> **PROBLEM TO SOLVE**: Could you give the records below again exactly, without the pictures?

> **DATASET CONTENT**:

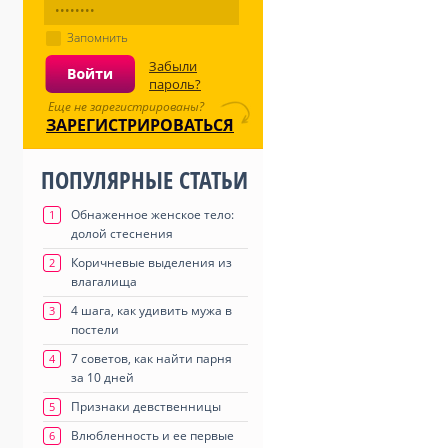
Запомнить
Забыли
пароль?
Еще не зарегистрированы?
ЗАРЕГИСТРИРОВАТЬСЯ
ПОПУЛЯРНЫЕ СТАТЬИ
Обнаженное женское тело:
1
долой стеснения
Коричневые выделения из
2
влагалища
4 шага, как удивить мужа в
3
постели
7 советов, как найти парня
4
за 10 дней
Признаки девственницы
5
Влюбленность и ее первые
6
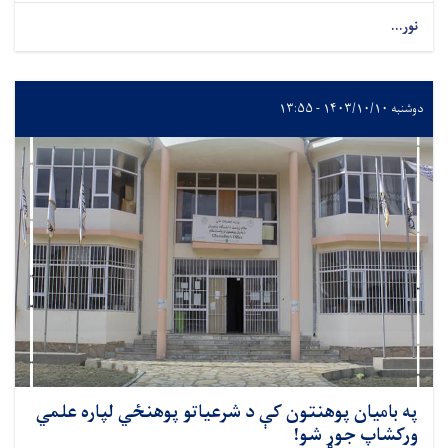
نور...
دوشنبه ۱۴۰۳/۱۰/۱۰ - ۱۳:۵۵
په بامیان پوهنتون کې د شرعیاتو پوهنځي لپاره علمي
ورکشاپ جوړ شو!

> **RESPONSE**:
Запомнить
Забыли
пароль?
Еще не зарегистрированы?
ЗАРЕГИСТРИРОВАТЬСЯ
ПОПУЛЯРНЫЕ СТАТЬИ
Обнаженное женское тело:
1
долой стеснения
Коричневые выделения из
2
влагалища
4 шага, как удивить мужа в
3
постели
7 советов, как найти парня
4
за 10 дней
Признаки девственницы
5
Влюбленность и ее первые
6
نور...
دوشنبه ۱۴۰۳/۱۰/۱۰ - ۱۳:۵۵
په بامیان پوهنتون کې د شرعیاتو پوهنځي لپاره علمي
ورکشاپ جوړ شو!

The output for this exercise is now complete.